==== Material for this exercise ====

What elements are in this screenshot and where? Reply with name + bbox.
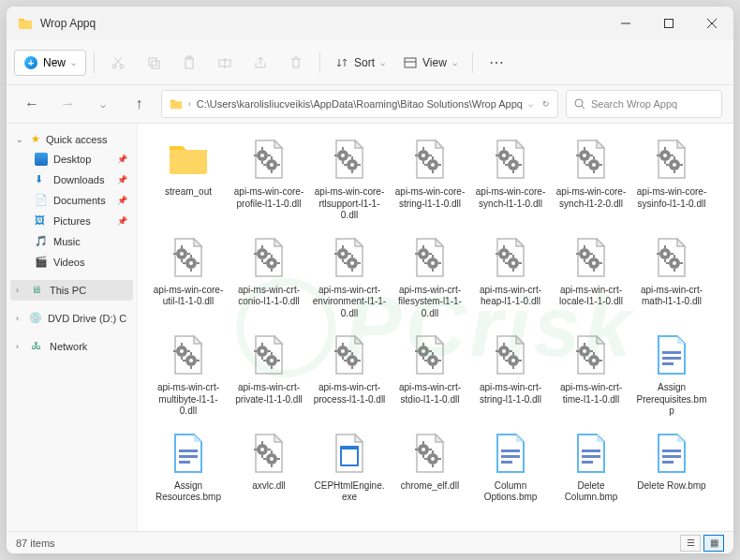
- chevron-down-icon[interactable]: ⌵: [89, 89, 117, 119]
- file-item[interactable]: api-ms-win-crt-locale-l1-1-0.dll: [552, 229, 630, 324]
- dll-icon: [486, 233, 535, 282]
- sidebar-item-network[interactable]: ›🖧Network: [10, 336, 133, 357]
- file-item[interactable]: chrome_elf.dll: [391, 425, 469, 508]
- file-label: api-ms-win-core-util-l1-1-0.dll: [151, 285, 226, 308]
- forward-button[interactable]: →: [53, 89, 81, 119]
- dll-icon: [325, 233, 374, 282]
- file-item[interactable]: api-ms-win-crt-time-l1-1-0.dll: [552, 327, 630, 421]
- bmp-icon: [164, 429, 213, 478]
- sidebar-item-downloads[interactable]: ⬇Downloads📌: [10, 169, 133, 190]
- address-field[interactable]: › C:\Users\karolisliucveikis\AppData\Roa…: [161, 90, 558, 118]
- file-item[interactable]: api-ms-win-crt-private-l1-1-0.dll: [229, 327, 308, 421]
- dll-icon: [567, 331, 615, 379]
- file-item[interactable]: Assign Resources.bmp: [149, 425, 228, 508]
- sidebar-item-music[interactable]: 🎵Music: [10, 231, 133, 252]
- sidebar-item-dvd[interactable]: ›💿DVD Drive (D:) CCCC: [10, 308, 133, 329]
- sort-dropdown[interactable]: Sort ⌵: [328, 51, 392, 75]
- dll-icon: [647, 135, 696, 184]
- icons-view-button[interactable]: ▦: [703, 535, 724, 552]
- new-button[interactable]: + New ⌵: [14, 50, 86, 76]
- dll-icon: [406, 429, 454, 478]
- file-label: api-ms-win-crt-multibyte-l1-1-0.dll: [151, 382, 226, 418]
- file-item[interactable]: stream_out: [149, 131, 228, 226]
- share-button[interactable]: [244, 47, 276, 79]
- file-item[interactable]: api-ms-win-core-synch-l1-1-0.dll: [471, 131, 550, 226]
- sidebar-item-pictures[interactable]: 🖼Pictures📌: [10, 211, 133, 231]
- more-button[interactable]: ⋯: [481, 47, 512, 79]
- file-item[interactable]: api-ms-win-crt-stdio-l1-1-0.dll: [391, 327, 469, 421]
- paste-button[interactable]: [173, 47, 205, 79]
- chevron-down-icon[interactable]: ⌵: [528, 99, 533, 109]
- sort-label: Sort: [354, 56, 375, 69]
- file-label: api-ms-win-crt-heap-l1-1-0.dll: [473, 285, 548, 308]
- star-icon: ★: [31, 133, 40, 145]
- documents-icon: 📄: [35, 194, 48, 207]
- file-item[interactable]: api-ms-win-crt-environment-l1-1-0.dll: [310, 229, 389, 324]
- minimize-button[interactable]: [604, 7, 647, 40]
- svg-line-36: [582, 106, 585, 109]
- file-item[interactable]: api-ms-win-core-synch-l1-2-0.dll: [552, 131, 630, 226]
- file-item[interactable]: api-ms-win-core-util-l1-1-0.dll: [149, 229, 228, 324]
- file-item[interactable]: Assign Prerequisites.bmp: [632, 327, 711, 421]
- file-label: api-ms-win-core-synch-l1-2-0.dll: [554, 186, 629, 210]
- file-item[interactable]: api-ms-win-crt-multibyte-l1-1-0.dll: [149, 327, 228, 421]
- folder-icon: [164, 135, 213, 184]
- window-title: Wrop Appq: [40, 17, 96, 30]
- file-label: axvlc.dll: [252, 480, 286, 493]
- file-item[interactable]: api-ms-win-crt-conio-l1-1-0.dll: [229, 229, 308, 324]
- file-item[interactable]: api-ms-win-crt-filesystem-l1-1-0.dll: [391, 229, 469, 324]
- file-item[interactable]: api-ms-win-core-string-l1-1-0.dll: [391, 131, 469, 226]
- copy-button[interactable]: [138, 47, 170, 79]
- chevron-right-icon: ›: [16, 286, 25, 295]
- dll-icon: [244, 135, 293, 184]
- back-button[interactable]: ←: [18, 89, 46, 119]
- rename-button[interactable]: [209, 47, 241, 79]
- svg-rect-33: [405, 58, 416, 67]
- downloads-icon: ⬇: [35, 173, 48, 186]
- svg-rect-29: [185, 58, 193, 68]
- dll-icon: [325, 331, 374, 379]
- folder-icon: [170, 97, 183, 111]
- refresh-icon[interactable]: ↻: [542, 99, 550, 109]
- file-item[interactable]: api-ms-win-core-profile-l1-1-0.dll: [229, 131, 308, 226]
- file-label: Assign Resources.bmp: [151, 480, 226, 504]
- file-item[interactable]: Column Options.bmp: [471, 425, 550, 508]
- svg-line-25: [115, 57, 122, 65]
- up-button[interactable]: ↑: [126, 89, 154, 119]
- file-item[interactable]: api-ms-win-core-rtlsupport-l1-1-0.dll: [310, 131, 389, 226]
- pc-icon: 🖥: [31, 284, 44, 297]
- sidebar-item-videos[interactable]: 🎬Videos: [10, 252, 133, 273]
- file-item[interactable]: axvlc.dll: [229, 425, 308, 508]
- bmp-icon: [647, 331, 696, 379]
- close-button[interactable]: [690, 7, 733, 40]
- search-input[interactable]: Search Wrop Appq: [566, 90, 722, 118]
- sidebar-item-documents[interactable]: 📄Documents📌: [10, 190, 133, 211]
- chevron-down-icon: ⌄: [16, 135, 25, 144]
- music-icon: 🎵: [35, 235, 48, 248]
- view-dropdown[interactable]: View ⌵: [396, 51, 465, 75]
- file-label: Column Options.bmp: [473, 480, 548, 504]
- file-label: api-ms-win-crt-process-l1-1-0.dll: [312, 382, 387, 405]
- file-item[interactable]: Delete Row.bmp: [632, 425, 711, 508]
- maximize-button[interactable]: [647, 7, 690, 40]
- sidebar-item-desktop[interactable]: Desktop📌: [10, 149, 133, 169]
- explorer-window: Wrop Appq + New ⌵ Sort ⌵ View ⌵ ⋯: [7, 7, 733, 553]
- delete-button[interactable]: [280, 47, 312, 79]
- pictures-icon: 🖼: [35, 214, 48, 228]
- file-item[interactable]: api-ms-win-core-sysinfo-l1-1-0.dll: [632, 131, 711, 226]
- file-item[interactable]: CEPHtmlEngine.exe: [310, 425, 389, 508]
- file-label: api-ms-win-crt-conio-l1-1-0.dll: [231, 285, 306, 308]
- sort-icon: [335, 56, 348, 69]
- dll-icon: [244, 429, 293, 478]
- file-item[interactable]: api-ms-win-crt-process-l1-1-0.dll: [310, 327, 389, 421]
- file-item[interactable]: Delete Column.bmp: [552, 425, 630, 508]
- sidebar-item-quick-access[interactable]: ⌄★Quick access: [10, 129, 133, 149]
- details-view-button[interactable]: ☰: [680, 535, 701, 552]
- sidebar-item-this-pc[interactable]: ›🖥This PC: [10, 280, 133, 301]
- file-item[interactable]: api-ms-win-crt-string-l1-1-0.dll: [471, 327, 550, 421]
- dll-icon: [486, 331, 535, 379]
- file-item[interactable]: api-ms-win-crt-math-l1-1-0.dll: [632, 229, 711, 324]
- desktop-icon: [35, 153, 48, 166]
- file-item[interactable]: api-ms-win-crt-heap-l1-1-0.dll: [471, 229, 550, 324]
- cut-button[interactable]: [102, 47, 134, 79]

====

Filter the data for the string "dropdown" and copy every line that has it.

- sort-dropdown[interactable]: Sort ⌵: [328, 51, 392, 75]
- view-dropdown[interactable]: View ⌵: [396, 51, 465, 75]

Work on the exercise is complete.